As a citizen without power I consider myself a member of civil society and the opinion I wrote was a manifestation of civil society activism in that it proposed an action that would protect or advance the interests of citizens in a situation where I felt those interests were being jeopardized. In that sense, all citizens without state or market power who advocate change are activists belonging to civil society.

As mentioned above, civil society activism at the level of the individual can suggest ideas for action but cannot substitute for the action itself which requires collective effort. This brings us face to face with the reality that civil society is not a monolith with all members in agreement over what is to be done or how. On the contrary, civil society is fragmented with many interest groups often acting at cross purposes. To add to the complication, civil society actions can also be malevolent, dishonest, and welfare-reducing.

It is not this complexity that is surprising; rather it is the expectation that civil society can be anything but otherwise and the conclusion that this complexity renders civil society completely ineffective. The real world incorporates a political process in which many competitive interests are at play. In such a process the choice is not between doing nothing and conjuring up some mythical super-united countervailing power. The choice is between passive acceptance and engagement, between remaining silent spectators and articulating a voice and then strengthening the effectiveness of that voice. This is hardly a choice even when the odds appear insurmountable at the outset – the battle is surely lost without an engaged citizenry.
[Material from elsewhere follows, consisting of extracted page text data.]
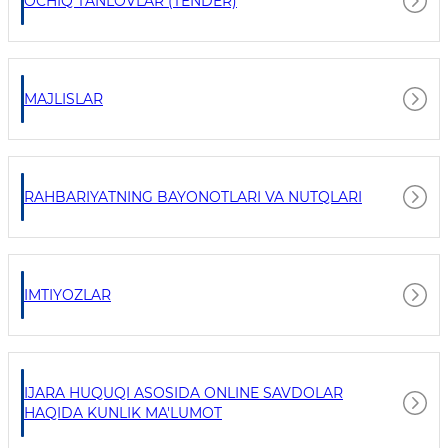
OCHIQ TANLOVLAR (TENDER)
MAJLISLAR
RAHBARIYATNING BAYONOTLARI VA NUTQLARI
IMTIYOZLAR
IJARA HUQUQI ASOSIDA ONLINE SAVDOLAR
HAQIDA KUNLIK MA'LUMOT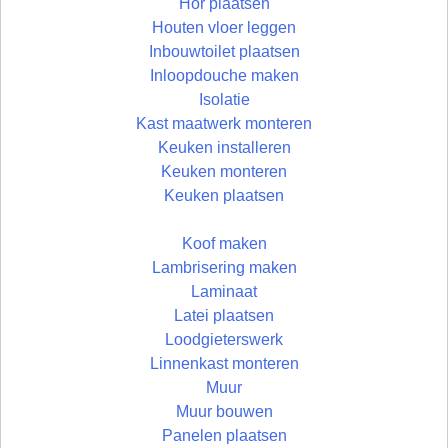
Hor plaatsen
Houten vloer leggen
Inbouwtoilet plaatsen
Inloopdouche maken
Isolatie
Kast maatwerk monteren
Keuken installeren
Keuken monteren
Keuken plaatsen
Koof maken
Lambrisering maken
Laminaat
Latei plaatsen
Loodgieterswerk
Linnenkast monteren
Muur
Muur bouwen
Panelen plaatsen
The argument that civil society has no way of nominating or selecting individuals to represent its interests is also based on a misleading conception. Civil society is not a political party that has to hold nation-wide elections or choose out of a list of all eligible candidates; rather, civil society activism involves the coming together of a sufficient number of concerned individuals to contribute a countervailing voice in the political process and in the realm of ideas.

Some examples should both clarify and put to rest these concerns. The number of effective citizen watchdog groups in the USA is an obvious starting point. These include the American Civil Liberties Union, Common Cause, Judicial Watch, US Public Interest Research Group among many others. A number of Truth and Reconciliation Commissions have been formed through civil society activism and the Vietnam War Crimes Tribunal initiated by Bertrand Russell was a powerful intervention challenging the narrative of the state.

In India, the People’s Union for Civil Liberties has for long been a credible voice. Within Pakistan, one can credit the slow and continuous pressure exerted by a coalition of women’s groups to reverse the negative legacies of the Zia era and to push through new legislation.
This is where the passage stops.